### SOURCE DATA
-- Opening Marker --

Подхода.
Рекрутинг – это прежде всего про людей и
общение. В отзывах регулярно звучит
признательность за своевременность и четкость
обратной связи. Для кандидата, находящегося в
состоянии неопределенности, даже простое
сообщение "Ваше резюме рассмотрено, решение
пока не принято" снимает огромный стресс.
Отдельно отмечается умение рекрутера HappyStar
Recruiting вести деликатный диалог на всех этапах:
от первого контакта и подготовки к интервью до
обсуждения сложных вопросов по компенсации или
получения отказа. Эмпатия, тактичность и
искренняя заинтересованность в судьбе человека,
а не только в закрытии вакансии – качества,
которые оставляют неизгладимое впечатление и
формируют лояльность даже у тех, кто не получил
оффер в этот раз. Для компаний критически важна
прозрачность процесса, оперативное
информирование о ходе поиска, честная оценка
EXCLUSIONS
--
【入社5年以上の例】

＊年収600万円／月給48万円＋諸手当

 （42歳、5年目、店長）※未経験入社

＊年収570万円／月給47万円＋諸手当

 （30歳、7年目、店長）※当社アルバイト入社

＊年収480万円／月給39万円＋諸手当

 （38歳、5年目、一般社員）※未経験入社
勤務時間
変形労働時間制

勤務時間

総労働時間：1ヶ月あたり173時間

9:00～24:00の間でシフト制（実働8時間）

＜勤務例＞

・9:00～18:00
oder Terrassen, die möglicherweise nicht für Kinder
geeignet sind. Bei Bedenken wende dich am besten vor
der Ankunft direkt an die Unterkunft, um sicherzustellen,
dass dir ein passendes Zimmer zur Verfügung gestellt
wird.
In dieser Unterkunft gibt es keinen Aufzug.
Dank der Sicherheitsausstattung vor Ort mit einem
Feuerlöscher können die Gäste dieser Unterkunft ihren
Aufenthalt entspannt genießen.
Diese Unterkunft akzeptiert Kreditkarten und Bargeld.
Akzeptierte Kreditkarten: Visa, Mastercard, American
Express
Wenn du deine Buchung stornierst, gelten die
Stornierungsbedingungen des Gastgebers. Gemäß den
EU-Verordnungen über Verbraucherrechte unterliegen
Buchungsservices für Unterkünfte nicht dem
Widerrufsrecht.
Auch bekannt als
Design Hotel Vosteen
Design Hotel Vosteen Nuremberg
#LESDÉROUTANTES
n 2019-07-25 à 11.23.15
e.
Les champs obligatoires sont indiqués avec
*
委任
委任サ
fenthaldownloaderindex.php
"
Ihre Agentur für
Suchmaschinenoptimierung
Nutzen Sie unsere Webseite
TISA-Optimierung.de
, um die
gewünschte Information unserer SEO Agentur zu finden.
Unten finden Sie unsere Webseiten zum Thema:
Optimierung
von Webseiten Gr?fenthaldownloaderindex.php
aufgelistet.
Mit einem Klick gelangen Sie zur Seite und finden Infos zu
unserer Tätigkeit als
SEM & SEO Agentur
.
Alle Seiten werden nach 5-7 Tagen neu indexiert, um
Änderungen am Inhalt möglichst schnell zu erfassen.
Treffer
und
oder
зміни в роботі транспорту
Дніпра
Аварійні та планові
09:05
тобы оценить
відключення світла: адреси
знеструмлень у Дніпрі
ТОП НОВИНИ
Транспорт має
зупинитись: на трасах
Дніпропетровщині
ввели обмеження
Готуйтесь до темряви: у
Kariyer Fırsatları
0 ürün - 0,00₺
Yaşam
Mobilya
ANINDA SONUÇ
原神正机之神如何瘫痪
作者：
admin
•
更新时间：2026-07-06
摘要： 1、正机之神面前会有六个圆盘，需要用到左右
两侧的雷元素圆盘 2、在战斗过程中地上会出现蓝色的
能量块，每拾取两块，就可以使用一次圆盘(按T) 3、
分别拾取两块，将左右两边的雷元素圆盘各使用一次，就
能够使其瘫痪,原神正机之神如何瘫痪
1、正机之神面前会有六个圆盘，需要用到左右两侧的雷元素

-- Closing Marker --
-- Opening Marker --

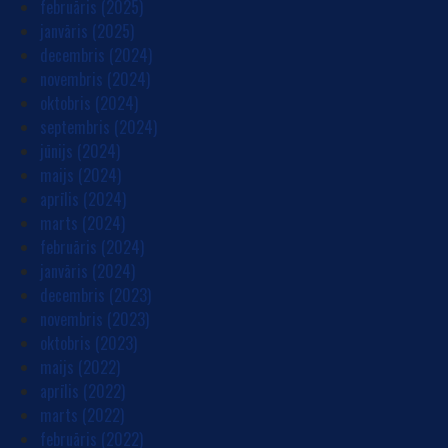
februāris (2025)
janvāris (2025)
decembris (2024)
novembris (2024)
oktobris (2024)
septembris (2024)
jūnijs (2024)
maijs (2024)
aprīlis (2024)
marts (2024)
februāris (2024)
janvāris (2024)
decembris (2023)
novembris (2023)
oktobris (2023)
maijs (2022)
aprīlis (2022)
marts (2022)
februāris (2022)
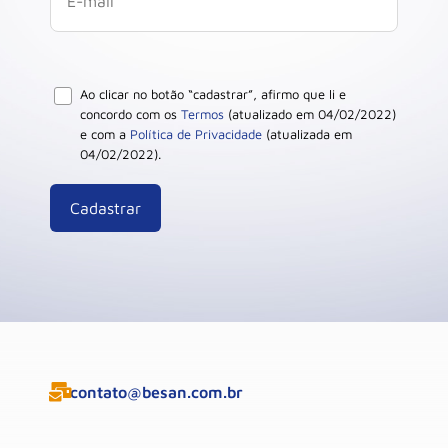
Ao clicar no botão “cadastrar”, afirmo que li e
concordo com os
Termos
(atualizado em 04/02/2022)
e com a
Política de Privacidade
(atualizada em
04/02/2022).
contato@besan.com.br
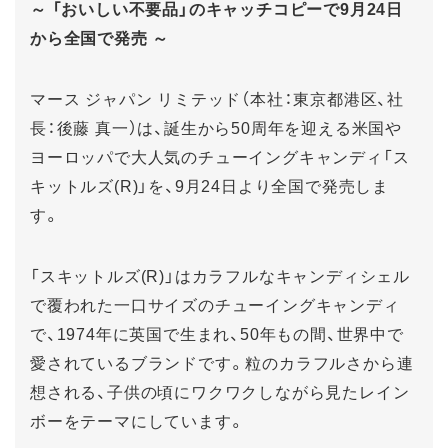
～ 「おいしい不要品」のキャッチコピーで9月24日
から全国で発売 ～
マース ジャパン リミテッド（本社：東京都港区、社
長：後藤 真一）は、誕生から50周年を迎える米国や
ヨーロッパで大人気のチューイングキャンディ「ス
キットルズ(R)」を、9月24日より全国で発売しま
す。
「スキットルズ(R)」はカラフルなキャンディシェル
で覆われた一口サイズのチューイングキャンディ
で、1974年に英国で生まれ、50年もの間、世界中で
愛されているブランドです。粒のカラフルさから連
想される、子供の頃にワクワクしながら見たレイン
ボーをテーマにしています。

-- Closing Marker --
-- Opening Marker --

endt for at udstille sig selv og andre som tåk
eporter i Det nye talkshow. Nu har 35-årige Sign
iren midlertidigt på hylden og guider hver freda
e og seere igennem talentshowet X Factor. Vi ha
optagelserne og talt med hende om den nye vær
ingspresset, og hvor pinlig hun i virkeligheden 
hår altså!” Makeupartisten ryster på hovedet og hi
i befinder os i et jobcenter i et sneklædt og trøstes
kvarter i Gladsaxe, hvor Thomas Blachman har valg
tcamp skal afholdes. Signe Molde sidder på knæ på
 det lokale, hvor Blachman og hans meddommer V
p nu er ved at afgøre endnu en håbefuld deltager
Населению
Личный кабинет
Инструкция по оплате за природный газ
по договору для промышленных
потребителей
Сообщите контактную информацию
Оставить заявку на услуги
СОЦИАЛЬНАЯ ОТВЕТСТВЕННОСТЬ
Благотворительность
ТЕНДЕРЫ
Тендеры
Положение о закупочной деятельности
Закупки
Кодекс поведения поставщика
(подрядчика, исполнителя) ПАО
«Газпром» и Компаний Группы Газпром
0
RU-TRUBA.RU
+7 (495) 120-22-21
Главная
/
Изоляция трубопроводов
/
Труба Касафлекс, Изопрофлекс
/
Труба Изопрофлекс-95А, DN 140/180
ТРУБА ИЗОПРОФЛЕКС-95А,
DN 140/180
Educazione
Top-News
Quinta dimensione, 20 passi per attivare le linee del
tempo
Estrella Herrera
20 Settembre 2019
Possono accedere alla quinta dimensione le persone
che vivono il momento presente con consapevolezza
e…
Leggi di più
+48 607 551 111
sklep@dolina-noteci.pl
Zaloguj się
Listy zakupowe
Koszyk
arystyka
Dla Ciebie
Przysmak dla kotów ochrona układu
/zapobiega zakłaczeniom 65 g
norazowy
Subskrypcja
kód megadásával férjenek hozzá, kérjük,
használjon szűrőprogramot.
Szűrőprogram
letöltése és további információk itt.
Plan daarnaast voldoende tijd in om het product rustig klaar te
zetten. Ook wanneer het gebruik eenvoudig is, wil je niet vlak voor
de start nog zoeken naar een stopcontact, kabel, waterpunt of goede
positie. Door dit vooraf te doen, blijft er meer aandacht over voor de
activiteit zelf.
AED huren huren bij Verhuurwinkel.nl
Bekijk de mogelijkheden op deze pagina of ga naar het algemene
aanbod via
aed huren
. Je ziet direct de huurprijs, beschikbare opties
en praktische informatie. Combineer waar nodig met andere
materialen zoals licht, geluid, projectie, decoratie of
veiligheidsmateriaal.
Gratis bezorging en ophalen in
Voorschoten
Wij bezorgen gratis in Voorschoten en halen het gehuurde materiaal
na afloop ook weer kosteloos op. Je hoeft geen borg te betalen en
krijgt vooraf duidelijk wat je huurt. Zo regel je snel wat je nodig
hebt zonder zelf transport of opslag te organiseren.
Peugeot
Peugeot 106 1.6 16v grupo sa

-- Closing Marker --

### WHAT TO PRODUCE
All that belongs in the answer is the run of lines above from the line containing "информирование о ходе поиска, честная оценка" through the line containing "Stornierungsbedingungen des Gastgebers.", exactly as written.

### EXPECTED ANSWER
информирование о ходе поиска, честная оценка
EXCLUSIONS
--
【入社5年以上の例】

＊年収600万円／月給48万円＋諸手当

 （42歳、5年目、店長）※未経験入社

＊年収570万円／月給47万円＋諸手当

 （30歳、7年目、店長）※当社アルバイト入社

＊年収480万円／月給39万円＋諸手当

 （38歳、5年目、一般社員）※未経験入社
勤務時間
変形労働時間制

勤務時間

総労働時間：1ヶ月あたり173時間

9:00～24:00の間でシフト制（実働8時間）

＜勤務例＞

・9:00～18:00
oder Terrassen, die möglicherweise nicht für Kinder
geeignet sind. Bei Bedenken wende dich am besten vor
der Ankunft direkt an die Unterkunft, um sicherzustellen,
dass dir ein passendes Zimmer zur Verfügung gestellt
wird.
In dieser Unterkunft gibt es keinen Aufzug.
Dank der Sicherheitsausstattung vor Ort mit einem
Feuerlöscher können die Gäste dieser Unterkunft ihren
Aufenthalt entspannt genießen.
Diese Unterkunft akzeptiert Kreditkarten und Bargeld.
Akzeptierte Kreditkarten: Visa, Mastercard, American
Express
Wenn du deine Buchung stornierst, gelten die
Stornierungsbedingungen des Gastgebers. Gemäß den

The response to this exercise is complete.